A quite enjoyable thing that we do, or that I do, is this:
That right there is some babywearing. Our Beco Butterfly 2 also can be worn on the front. Many mothers in Ethiopia carry their children on their backs, so that position was natural for Zinashi from the beginning. It also allows me to do a ton of things hands free. One day we even swapped out seasonal clothes from the basement and hung everything up, all with Zinashi on my back. The front carry position still leaves my hands free, but there’s not as much space for arm movement or to carry things. I also find that the back carry is a little more comfortable for long periods of time. We have noticed that on the days that I am unable to give Zinashi some babywearing time, it is harder for her to settle at night. So every day, rain or shine, we do it. We prefer outdoors, but in a pinch we can be mall walkers at the nearby mall that isn’t crowded, or I can wear her in, say, Costco. (Like I did yesterday. She was the belle of the ball there, for sure.)

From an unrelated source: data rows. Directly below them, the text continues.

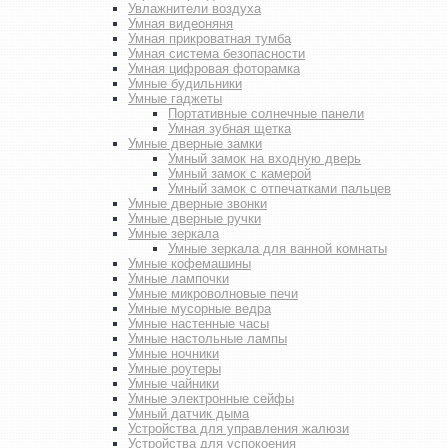
Увлажнители воздуха
Умная видеоняня
Умная прикроватная тумба
Умная система безопасности
Умная цифровая фоторамка
Умные будильники
Умные гаджеты
Портативные солнечные панели
Умная зубная щетка
Умные дверные замки
Умный замок на входную дверь
Умный замок с камерой
Умный замок с отпечатками пальцев
Умные дверные звонки
Умные дверные ручки
Умные зеркала
Умные зеркала для ванной комнаты
Умные кофемашины
Умные лампочки
Умные микроволновые печи
Умные мусорные ведра
Умные настенные часы
Умные настольные лампы
Умные ночники
Умные роутеры
Умные чайники
Умные электронные сейфы
Умный датчик дыма
Устройства для управления жалюзи
Устройства для успокоения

Finally, we are encouraging attachment by having Zinashi spend the majority of her time only with us. It is important for Zinashi to understand that we are her parents, and the way we do that is by being the ones to attend to all her needs, whether it be for food, sleep, or nurture. Of course it is natural for others to want to hold her or give her things or feed her, but we find that the more people she sees that are allowed to provide for any of her basic needs, the less secure she is. This shows up in the magic of two hours of sleep resistance at bedtime. So we keep life fairly quiet, and sometimes when we meet people, it is very briefly, with her in my arms or in the carrier. We made huge mistakes in this regard in our first two weeks home, and now we are making up for that unfortunate start to our time in the US. This is the hardest part of attachment for me, even harder than rocking and swaying for two hours at bedtime, as we have to tell people that they cannot see her, or that it is unwise for them to hold her. Once we have moved further forward in our attachment work, this won’t be an issue, but for now, we are keeping her close. Don’t worry, there will be plenty of hugs and kisses left for all of you in the future.